## Data excerpts:
=== Section Start ===

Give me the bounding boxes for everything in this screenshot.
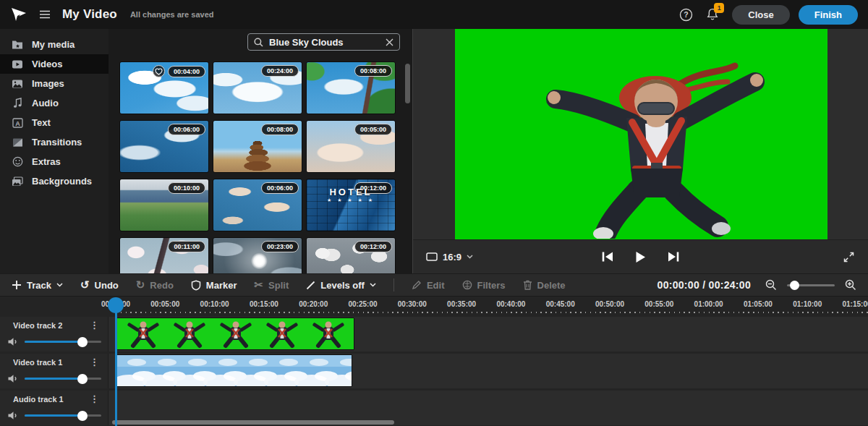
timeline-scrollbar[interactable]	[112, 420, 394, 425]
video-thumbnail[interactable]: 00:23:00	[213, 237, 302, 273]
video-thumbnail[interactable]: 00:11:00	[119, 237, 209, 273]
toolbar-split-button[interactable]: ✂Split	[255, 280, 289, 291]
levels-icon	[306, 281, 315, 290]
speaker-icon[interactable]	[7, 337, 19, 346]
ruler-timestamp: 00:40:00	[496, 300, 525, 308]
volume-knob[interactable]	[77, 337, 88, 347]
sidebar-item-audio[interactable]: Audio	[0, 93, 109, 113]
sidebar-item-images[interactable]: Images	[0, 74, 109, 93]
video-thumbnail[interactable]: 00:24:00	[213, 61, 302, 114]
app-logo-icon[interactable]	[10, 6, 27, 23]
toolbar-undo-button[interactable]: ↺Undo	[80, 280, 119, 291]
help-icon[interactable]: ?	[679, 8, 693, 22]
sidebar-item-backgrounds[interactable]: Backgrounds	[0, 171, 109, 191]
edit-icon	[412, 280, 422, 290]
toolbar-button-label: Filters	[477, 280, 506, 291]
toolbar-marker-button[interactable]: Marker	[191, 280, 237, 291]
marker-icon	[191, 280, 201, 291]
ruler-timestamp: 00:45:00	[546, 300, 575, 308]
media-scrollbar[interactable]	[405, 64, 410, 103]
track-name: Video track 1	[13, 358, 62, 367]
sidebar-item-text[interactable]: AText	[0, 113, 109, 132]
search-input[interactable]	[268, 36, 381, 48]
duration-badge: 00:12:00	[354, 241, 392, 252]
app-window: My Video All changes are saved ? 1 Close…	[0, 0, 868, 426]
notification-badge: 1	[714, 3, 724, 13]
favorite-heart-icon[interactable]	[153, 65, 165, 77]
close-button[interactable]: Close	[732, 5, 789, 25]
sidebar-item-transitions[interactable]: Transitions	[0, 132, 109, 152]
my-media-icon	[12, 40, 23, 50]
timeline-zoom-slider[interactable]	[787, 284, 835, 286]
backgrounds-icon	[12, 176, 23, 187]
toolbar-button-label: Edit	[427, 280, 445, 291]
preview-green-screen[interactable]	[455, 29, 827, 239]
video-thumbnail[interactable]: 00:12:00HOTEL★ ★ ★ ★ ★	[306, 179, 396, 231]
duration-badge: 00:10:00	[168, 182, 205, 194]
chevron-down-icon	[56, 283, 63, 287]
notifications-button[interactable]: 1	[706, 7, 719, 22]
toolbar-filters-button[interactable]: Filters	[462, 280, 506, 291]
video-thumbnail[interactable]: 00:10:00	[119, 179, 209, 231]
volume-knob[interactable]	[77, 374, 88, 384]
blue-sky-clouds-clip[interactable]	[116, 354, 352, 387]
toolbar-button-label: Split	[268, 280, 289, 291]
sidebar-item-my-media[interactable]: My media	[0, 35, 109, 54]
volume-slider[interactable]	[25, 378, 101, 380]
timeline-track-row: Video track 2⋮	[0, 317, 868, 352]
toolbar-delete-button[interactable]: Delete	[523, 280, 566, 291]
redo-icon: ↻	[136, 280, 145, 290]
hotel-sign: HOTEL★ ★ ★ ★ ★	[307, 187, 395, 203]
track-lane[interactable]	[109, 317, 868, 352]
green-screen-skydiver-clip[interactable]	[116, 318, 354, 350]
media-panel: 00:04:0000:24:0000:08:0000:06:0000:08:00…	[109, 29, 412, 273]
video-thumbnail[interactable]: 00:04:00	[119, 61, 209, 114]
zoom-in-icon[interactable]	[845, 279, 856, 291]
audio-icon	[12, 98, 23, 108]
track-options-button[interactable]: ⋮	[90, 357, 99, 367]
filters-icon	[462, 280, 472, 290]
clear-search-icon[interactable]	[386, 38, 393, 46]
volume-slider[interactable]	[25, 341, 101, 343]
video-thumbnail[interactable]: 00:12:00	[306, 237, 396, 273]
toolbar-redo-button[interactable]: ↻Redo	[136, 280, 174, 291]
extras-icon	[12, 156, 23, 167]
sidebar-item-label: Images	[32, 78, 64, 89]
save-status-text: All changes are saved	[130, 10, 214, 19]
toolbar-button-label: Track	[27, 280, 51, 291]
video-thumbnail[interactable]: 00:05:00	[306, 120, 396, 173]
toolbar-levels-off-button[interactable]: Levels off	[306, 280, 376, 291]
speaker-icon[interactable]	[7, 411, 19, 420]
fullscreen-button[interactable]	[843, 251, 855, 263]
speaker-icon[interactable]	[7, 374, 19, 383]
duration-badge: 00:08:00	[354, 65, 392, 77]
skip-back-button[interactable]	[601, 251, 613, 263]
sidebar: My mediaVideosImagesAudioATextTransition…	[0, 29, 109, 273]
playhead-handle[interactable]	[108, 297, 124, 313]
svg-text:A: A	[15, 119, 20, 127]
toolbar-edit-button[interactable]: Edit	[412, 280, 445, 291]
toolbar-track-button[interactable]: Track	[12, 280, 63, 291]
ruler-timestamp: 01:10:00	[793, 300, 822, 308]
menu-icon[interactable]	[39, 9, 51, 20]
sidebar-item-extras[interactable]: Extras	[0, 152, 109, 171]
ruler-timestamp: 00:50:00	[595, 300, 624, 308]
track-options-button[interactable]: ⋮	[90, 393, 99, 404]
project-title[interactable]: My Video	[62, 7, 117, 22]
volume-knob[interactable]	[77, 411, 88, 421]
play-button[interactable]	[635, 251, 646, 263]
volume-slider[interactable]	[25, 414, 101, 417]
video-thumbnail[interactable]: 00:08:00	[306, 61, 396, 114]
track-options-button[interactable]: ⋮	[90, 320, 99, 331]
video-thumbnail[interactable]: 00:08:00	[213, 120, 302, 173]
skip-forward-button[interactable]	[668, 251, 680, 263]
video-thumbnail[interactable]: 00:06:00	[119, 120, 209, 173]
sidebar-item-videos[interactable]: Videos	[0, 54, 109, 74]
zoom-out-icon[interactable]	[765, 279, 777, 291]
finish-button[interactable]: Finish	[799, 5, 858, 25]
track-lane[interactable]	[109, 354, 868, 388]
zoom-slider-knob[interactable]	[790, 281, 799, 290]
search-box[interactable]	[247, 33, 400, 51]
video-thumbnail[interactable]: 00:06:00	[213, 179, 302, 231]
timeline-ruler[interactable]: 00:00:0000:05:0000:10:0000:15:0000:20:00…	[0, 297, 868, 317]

=== Section End ===

## Work request:
When a picture appears in the material, please pass over it while retyping the rest exactly.

## Output:
Give me the bounding boxes for everything in this screenshot.
timeline-scrollbar[interactable]	[112, 420, 394, 425]
video-thumbnail[interactable]: 00:23:00	[213, 237, 302, 273]
video-thumbnail[interactable]: 00:11:00	[119, 237, 209, 273]
toolbar-split-button[interactable]: ✂Split	[255, 280, 289, 291]
levels-icon	[306, 281, 315, 290]
speaker-icon[interactable]	[7, 337, 19, 346]
ruler-timestamp: 00:40:00	[496, 300, 525, 308]
volume-knob[interactable]	[77, 337, 88, 347]
sidebar-item-audio[interactable]: Audio	[0, 93, 109, 113]
sidebar-item-images[interactable]: Images	[0, 74, 109, 93]
video-thumbnail[interactable]: 00:24:00	[213, 61, 302, 114]
app-logo-icon[interactable]	[10, 6, 27, 23]
toolbar-undo-button[interactable]: ↺Undo	[80, 280, 119, 291]
help-icon[interactable]: ?	[679, 8, 693, 22]
sidebar-item-backgrounds[interactable]: Backgrounds	[0, 171, 109, 191]
edit-icon	[412, 280, 422, 290]
toolbar-button-label: Filters	[477, 280, 506, 291]
toolbar-marker-button[interactable]: Marker	[191, 280, 237, 291]
marker-icon	[191, 280, 201, 291]
ruler-timestamp: 00:45:00	[546, 300, 575, 308]
media-scrollbar[interactable]	[405, 64, 410, 103]
track-name: Video track 1	[13, 358, 62, 367]
sidebar-item-text[interactable]: AText	[0, 113, 109, 132]
search-input[interactable]	[268, 36, 381, 48]
duration-badge: 00:12:00	[354, 241, 392, 252]
app-window: My Video All changes are saved ? 1 Close…	[0, 0, 868, 426]
notification-badge: 1	[714, 3, 724, 13]
favorite-heart-icon[interactable]	[153, 65, 165, 77]
close-button[interactable]: Close	[732, 5, 789, 25]
sidebar-item-transitions[interactable]: Transitions	[0, 132, 109, 152]
my-media-icon	[12, 40, 23, 50]
timeline-zoom-slider[interactable]	[787, 284, 835, 286]
backgrounds-icon	[12, 176, 23, 187]
toolbar-button-label: Edit	[427, 280, 445, 291]
preview-green-screen[interactable]	[455, 29, 827, 239]
video-thumbnail[interactable]: 00:12:00HOTEL★ ★ ★ ★ ★	[306, 179, 396, 231]
duration-badge: 00:10:00	[168, 182, 205, 194]
chevron-down-icon	[56, 283, 63, 287]
notifications-button[interactable]: 1	[706, 7, 719, 22]
toolbar-filters-button[interactable]: Filters	[462, 280, 506, 291]
video-thumbnail[interactable]: 00:10:00	[119, 179, 209, 231]
volume-knob[interactable]	[77, 374, 88, 384]
blue-sky-clouds-clip[interactable]	[116, 354, 352, 387]
toolbar-button-label: Split	[268, 280, 289, 291]
sidebar-item-my-media[interactable]: My media	[0, 35, 109, 54]
volume-slider[interactable]	[25, 378, 101, 380]
timeline-track-row: Video track 2⋮	[0, 317, 868, 352]
toolbar-delete-button[interactable]: Delete	[523, 280, 566, 291]
redo-icon: ↻	[136, 280, 145, 290]
hotel-sign: HOTEL★ ★ ★ ★ ★	[307, 187, 395, 203]
track-lane[interactable]	[109, 317, 868, 352]
green-screen-skydiver-clip[interactable]	[116, 318, 354, 350]
media-panel: 00:04:0000:24:0000:08:0000:06:0000:08:00…	[109, 29, 412, 273]
video-thumbnail[interactable]: 00:04:00	[119, 61, 209, 114]
zoom-in-icon[interactable]	[845, 279, 856, 291]
audio-icon	[12, 98, 23, 108]
track-options-button[interactable]: ⋮	[90, 357, 99, 367]
filters-icon	[462, 280, 472, 290]
clear-search-icon[interactable]	[386, 38, 393, 46]
volume-slider[interactable]	[25, 341, 101, 343]
video-thumbnail[interactable]: 00:12:00	[306, 237, 396, 273]
toolbar-redo-button[interactable]: ↻Redo	[136, 280, 174, 291]
extras-icon	[12, 156, 23, 167]
sidebar-item-label: Images	[32, 78, 64, 89]
save-status-text: All changes are saved	[130, 10, 214, 19]
toolbar-button-label: Track	[27, 280, 51, 291]
video-thumbnail[interactable]: 00:05:00	[306, 120, 396, 173]
toolbar-levels-off-button[interactable]: Levels off	[306, 280, 376, 291]
speaker-icon[interactable]	[7, 411, 19, 420]
fullscreen-button[interactable]	[843, 251, 855, 263]
speaker-icon[interactable]	[7, 374, 19, 383]
duration-badge: 00:08:00	[354, 65, 392, 77]
skip-back-button[interactable]	[601, 251, 613, 263]
sidebar: My mediaVideosImagesAudioATextTransition…	[0, 29, 109, 273]
playhead-handle[interactable]	[108, 297, 124, 313]
svg-text:A: A	[15, 119, 20, 127]
toolbar-edit-button[interactable]: Edit	[412, 280, 445, 291]
toolbar-track-button[interactable]: Track	[12, 280, 63, 291]
ruler-timestamp: 01:10:00	[793, 300, 822, 308]
menu-icon[interactable]	[39, 9, 51, 20]
sidebar-item-extras[interactable]: Extras	[0, 152, 109, 171]
ruler-timestamp: 00:50:00	[595, 300, 624, 308]
track-options-button[interactable]: ⋮	[90, 393, 99, 404]
project-title[interactable]: My Video	[62, 7, 117, 22]
volume-knob[interactable]	[77, 411, 88, 421]
play-button[interactable]	[635, 251, 646, 263]
volume-slider[interactable]	[25, 414, 101, 417]
video-thumbnail[interactable]: 00:08:00	[306, 61, 396, 114]
track-options-button[interactable]: ⋮	[90, 320, 99, 331]
video-thumbnail[interactable]: 00:08:00	[213, 120, 302, 173]
skip-forward-button[interactable]	[668, 251, 680, 263]
video-thumbnail[interactable]: 00:06:00	[119, 120, 209, 173]
sidebar-item-videos[interactable]: Videos	[0, 54, 109, 74]
zoom-out-icon[interactable]	[765, 279, 777, 291]
finish-button[interactable]: Finish	[799, 5, 858, 25]
track-lane[interactable]	[109, 354, 868, 388]
zoom-slider-knob[interactable]	[790, 281, 799, 290]
search-box[interactable]	[247, 33, 400, 51]
video-thumbnail[interactable]: 00:06:00	[213, 179, 302, 231]
timeline-ruler[interactable]: 00:00:0000:05:0000:10:0000:15:0000:20:00…	[0, 297, 868, 317]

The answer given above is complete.